Mostly, the planners dislike the current residents, who are poor and non-white. Their ethnic cultures are diverse. Nearly half are latinos, many from Central America, but the residents also come from Ethiopia, Iran, and India. The Planners believe that these people must be removed before to make way for more affluent tenants. They envision a new neighborhood devoid of ethnic minorities. This new neighborhood, they hope, will have more expensive homes, pay higher taxes, and return more money to JBG in the form of rents or condominium sales.

This plan is not the first to expel minorities from their homes in the name of progress. It is filled with unfunded promises, like the provision of affordable housing and the streetcar that may happen some day. These extras are the bait that makes the project palatable to the city.
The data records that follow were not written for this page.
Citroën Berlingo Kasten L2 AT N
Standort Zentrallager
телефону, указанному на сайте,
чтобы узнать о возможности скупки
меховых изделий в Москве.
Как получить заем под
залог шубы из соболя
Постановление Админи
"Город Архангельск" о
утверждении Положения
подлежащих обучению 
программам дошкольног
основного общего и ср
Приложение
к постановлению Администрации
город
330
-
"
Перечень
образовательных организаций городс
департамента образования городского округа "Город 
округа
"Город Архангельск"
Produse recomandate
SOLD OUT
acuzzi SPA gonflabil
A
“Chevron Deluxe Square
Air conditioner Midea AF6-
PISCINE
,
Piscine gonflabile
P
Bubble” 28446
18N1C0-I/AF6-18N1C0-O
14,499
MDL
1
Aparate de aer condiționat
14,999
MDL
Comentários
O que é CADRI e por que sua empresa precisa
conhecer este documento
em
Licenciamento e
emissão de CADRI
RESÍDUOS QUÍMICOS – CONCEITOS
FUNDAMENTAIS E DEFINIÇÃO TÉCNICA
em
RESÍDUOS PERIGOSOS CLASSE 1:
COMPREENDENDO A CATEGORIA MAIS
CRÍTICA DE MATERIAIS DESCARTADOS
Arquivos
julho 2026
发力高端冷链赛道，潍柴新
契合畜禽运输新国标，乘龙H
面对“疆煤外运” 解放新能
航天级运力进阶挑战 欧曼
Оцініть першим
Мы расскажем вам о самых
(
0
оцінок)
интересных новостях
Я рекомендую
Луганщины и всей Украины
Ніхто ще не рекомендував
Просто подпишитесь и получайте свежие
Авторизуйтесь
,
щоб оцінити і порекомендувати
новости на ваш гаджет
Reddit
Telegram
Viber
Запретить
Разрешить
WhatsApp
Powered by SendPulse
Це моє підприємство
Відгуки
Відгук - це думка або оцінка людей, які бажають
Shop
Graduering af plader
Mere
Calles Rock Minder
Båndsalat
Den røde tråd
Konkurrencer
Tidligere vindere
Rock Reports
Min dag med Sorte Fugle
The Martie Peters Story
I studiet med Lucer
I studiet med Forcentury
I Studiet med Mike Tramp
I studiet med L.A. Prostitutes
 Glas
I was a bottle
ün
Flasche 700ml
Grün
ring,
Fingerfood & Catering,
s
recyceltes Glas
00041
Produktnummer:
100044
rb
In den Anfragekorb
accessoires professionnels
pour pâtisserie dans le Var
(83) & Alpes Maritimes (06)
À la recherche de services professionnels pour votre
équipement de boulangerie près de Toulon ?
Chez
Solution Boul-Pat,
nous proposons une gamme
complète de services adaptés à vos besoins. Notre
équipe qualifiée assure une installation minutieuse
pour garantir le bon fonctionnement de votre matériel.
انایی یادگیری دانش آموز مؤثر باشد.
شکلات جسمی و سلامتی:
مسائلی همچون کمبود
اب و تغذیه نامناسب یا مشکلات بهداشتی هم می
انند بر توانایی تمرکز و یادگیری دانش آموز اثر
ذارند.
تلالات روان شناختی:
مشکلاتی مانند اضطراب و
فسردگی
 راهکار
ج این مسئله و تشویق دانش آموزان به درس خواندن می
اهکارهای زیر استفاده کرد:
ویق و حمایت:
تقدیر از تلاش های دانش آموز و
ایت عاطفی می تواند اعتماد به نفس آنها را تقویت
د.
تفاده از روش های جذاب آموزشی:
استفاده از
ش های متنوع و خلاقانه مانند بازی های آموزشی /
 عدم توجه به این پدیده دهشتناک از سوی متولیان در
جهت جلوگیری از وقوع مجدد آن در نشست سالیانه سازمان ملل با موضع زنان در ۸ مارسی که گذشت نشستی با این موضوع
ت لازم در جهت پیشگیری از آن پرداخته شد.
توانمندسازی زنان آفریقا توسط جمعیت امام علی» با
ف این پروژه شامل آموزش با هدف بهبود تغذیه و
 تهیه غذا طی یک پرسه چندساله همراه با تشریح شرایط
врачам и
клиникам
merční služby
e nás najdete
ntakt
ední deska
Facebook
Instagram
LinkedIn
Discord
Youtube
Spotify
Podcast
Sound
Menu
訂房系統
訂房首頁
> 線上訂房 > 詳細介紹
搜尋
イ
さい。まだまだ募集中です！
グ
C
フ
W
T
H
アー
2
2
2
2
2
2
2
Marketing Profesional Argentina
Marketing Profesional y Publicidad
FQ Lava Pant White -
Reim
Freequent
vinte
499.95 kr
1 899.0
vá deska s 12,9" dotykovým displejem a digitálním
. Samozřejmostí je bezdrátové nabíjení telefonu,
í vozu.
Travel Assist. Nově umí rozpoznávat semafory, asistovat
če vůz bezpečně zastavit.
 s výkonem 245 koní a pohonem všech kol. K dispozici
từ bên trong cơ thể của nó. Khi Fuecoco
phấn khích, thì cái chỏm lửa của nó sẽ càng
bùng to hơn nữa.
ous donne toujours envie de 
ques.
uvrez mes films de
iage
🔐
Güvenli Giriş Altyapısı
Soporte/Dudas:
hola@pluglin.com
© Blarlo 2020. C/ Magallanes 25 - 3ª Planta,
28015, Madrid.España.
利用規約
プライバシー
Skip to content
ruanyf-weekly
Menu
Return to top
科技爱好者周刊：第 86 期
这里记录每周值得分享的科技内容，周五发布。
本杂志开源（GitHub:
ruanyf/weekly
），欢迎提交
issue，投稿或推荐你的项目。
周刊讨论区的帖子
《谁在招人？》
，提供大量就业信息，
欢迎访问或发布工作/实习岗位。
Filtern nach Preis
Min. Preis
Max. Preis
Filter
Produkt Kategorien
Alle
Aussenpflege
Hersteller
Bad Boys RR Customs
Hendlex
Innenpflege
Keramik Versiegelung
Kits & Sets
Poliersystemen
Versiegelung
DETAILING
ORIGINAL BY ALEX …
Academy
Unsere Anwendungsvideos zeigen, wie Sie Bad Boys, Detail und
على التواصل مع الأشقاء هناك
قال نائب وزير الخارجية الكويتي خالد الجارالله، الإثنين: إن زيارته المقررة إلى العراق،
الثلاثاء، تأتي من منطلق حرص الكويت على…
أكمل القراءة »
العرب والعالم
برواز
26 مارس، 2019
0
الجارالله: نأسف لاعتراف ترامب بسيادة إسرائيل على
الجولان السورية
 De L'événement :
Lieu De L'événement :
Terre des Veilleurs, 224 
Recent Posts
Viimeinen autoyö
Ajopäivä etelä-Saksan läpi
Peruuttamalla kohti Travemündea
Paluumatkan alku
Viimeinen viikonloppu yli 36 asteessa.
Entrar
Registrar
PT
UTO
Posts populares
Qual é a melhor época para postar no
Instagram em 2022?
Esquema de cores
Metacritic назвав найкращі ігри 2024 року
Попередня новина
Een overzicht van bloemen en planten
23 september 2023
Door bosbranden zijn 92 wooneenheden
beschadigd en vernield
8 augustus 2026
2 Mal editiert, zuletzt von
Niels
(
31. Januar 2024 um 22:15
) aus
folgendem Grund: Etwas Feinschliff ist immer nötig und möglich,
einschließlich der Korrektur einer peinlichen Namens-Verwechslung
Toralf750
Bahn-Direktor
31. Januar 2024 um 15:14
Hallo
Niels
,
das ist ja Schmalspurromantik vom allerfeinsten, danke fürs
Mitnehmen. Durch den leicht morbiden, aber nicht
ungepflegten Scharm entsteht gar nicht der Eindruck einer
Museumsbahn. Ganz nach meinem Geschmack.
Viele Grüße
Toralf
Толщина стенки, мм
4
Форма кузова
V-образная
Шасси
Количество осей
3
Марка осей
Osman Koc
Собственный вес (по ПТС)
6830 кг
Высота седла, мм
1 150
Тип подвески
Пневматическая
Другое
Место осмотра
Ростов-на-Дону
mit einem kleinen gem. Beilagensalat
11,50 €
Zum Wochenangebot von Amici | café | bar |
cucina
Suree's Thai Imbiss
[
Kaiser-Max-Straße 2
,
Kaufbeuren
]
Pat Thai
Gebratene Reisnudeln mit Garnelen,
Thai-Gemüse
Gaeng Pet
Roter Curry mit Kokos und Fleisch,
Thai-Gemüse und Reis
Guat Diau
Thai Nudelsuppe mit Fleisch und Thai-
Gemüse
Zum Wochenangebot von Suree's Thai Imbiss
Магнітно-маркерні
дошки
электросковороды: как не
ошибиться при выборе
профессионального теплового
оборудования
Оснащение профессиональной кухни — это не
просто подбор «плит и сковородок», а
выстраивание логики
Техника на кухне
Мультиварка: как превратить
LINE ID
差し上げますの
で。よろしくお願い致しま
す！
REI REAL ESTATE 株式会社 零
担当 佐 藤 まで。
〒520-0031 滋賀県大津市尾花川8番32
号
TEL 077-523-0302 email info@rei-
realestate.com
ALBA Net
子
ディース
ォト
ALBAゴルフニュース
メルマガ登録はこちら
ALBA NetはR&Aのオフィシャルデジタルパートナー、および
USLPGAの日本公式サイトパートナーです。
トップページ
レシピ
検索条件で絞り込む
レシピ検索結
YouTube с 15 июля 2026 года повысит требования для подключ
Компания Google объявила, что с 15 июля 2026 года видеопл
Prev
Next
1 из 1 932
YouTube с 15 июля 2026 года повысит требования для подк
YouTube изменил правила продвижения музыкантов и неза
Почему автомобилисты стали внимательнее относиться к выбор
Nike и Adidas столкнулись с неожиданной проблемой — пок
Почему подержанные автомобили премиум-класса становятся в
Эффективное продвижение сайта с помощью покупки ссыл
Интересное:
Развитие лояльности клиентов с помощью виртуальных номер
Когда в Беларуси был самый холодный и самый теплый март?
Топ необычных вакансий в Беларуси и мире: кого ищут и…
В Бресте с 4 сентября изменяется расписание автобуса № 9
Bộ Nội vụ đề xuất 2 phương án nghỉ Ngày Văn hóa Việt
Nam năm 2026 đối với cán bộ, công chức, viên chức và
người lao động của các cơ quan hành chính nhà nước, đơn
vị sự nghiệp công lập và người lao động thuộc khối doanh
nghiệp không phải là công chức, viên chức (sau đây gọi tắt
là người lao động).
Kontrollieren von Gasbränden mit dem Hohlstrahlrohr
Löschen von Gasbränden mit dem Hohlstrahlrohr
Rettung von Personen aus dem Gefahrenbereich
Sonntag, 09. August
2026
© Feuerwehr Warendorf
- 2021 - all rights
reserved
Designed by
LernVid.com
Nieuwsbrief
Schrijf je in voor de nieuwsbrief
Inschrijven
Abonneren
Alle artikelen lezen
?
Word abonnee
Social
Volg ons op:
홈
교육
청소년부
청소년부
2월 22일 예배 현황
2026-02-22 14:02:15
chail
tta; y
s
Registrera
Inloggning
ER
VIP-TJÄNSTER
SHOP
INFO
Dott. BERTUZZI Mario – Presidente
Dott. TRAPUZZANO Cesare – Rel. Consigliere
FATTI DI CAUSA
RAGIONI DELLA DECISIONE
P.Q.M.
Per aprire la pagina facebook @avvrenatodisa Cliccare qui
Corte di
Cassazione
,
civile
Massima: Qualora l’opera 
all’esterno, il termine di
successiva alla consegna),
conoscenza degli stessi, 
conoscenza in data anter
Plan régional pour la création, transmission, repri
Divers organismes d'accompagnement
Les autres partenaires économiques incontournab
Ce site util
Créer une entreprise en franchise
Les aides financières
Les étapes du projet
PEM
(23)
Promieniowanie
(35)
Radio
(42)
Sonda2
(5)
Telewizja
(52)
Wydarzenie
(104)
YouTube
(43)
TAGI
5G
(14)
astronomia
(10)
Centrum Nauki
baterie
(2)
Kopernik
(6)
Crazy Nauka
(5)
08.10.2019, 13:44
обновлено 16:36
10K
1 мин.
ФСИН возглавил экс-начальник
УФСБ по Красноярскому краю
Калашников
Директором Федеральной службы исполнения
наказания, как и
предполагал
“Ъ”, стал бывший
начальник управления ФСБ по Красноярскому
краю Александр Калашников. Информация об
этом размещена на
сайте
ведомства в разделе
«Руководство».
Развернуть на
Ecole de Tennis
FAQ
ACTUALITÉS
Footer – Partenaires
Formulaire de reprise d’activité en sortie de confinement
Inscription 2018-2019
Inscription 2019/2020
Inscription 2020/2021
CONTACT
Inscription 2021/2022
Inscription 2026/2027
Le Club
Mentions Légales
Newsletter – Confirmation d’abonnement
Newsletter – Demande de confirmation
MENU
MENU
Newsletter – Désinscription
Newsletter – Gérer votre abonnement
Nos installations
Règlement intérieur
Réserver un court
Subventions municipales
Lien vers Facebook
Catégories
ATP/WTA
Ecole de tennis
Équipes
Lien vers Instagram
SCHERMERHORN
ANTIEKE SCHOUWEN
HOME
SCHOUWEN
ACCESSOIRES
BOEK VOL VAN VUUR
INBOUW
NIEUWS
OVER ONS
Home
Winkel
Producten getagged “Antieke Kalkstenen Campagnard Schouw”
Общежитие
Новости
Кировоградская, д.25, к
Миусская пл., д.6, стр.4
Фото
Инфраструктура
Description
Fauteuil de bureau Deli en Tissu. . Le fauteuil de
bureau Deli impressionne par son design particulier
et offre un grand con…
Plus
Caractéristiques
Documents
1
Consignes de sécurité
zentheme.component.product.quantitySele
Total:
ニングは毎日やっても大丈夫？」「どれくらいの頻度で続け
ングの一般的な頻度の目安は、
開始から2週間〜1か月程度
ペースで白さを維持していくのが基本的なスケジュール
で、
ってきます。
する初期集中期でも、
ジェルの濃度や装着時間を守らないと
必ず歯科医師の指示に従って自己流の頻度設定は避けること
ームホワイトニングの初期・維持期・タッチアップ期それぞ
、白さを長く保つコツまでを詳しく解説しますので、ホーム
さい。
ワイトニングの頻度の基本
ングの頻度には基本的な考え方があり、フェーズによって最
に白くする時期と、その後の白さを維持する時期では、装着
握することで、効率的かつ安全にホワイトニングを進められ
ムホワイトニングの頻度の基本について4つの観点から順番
Without them, the plan is simply a way for a corporation to make money.

Other redevelopment plans have promised much, delivered little:

Fillmore District, San Francisco, 1950s

In the early 1950s, the city of San Francisco developed a plan to remove unwanted minority populations and to reap great financial rewards. The city demolished much of the Fillmore district, a primarily African-American community in the geographical heart of the city. The Fillmore district was famous for its black culture, including jazz clubs that brought world-class talent to San Francisco in an era when the bay area was a cultural backwater. The redevelopment destroyed the cultural nexus of the region. Nineteenth-century wooden houses, for which the city is justly famous, were replaced by sterile cement-block housing projects where life took on a nightmarish quality. The neighborhood remained unsettled, with vacant lots and empty stores, for thirty years. The people evicted from their homes never returned.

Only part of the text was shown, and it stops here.